How to complete this task ::
The reply should contain the full listing exactly as written and no pictures at all.

══ Data excerpts

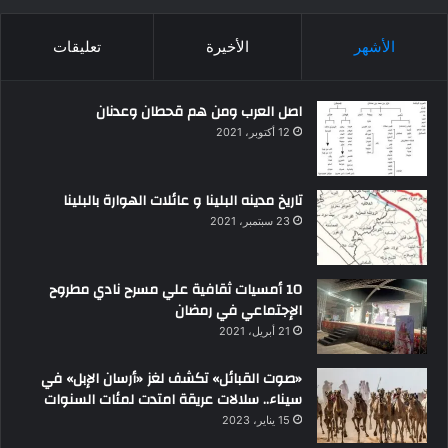
الأشهر
الأخيرة
تعليقات
اصل العرب ومن هم قحطان وعدنان
12 أكتوبر، 2021
تاريخ مدينه البلينا و عائلات الهوارة بالبلينا
23 سبتمبر، 2021
10 أمسيات ثقافية علي مسرح نادي مطروح
الإجتماعي في رمضان
21 أبريل، 2021
«صوت القبائل» تكشف لغز «أرسان الإبل» في
سيناء.. سلالات عريقة امتدت لمئات السنوات
15 يناير، 2023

════

Exercise answer ::
الأشهر
الأخيرة
تعليقات
اصل العرب ومن هم قحطان وعدنان
12 أكتوبر، 2021
تاريخ مدينه البلينا و عائلات الهوارة بالبلينا
23 سبتمبر، 2021
10 أمسيات ثقافية علي مسرح نادي مطروح
الإجتماعي في رمضان
21 أبريل، 2021
«صوت القبائل» تكشف لغز «أرسان الإبل» في
سيناء.. سلالات عريقة امتدت لمئات السنوات
15 يناير، 2023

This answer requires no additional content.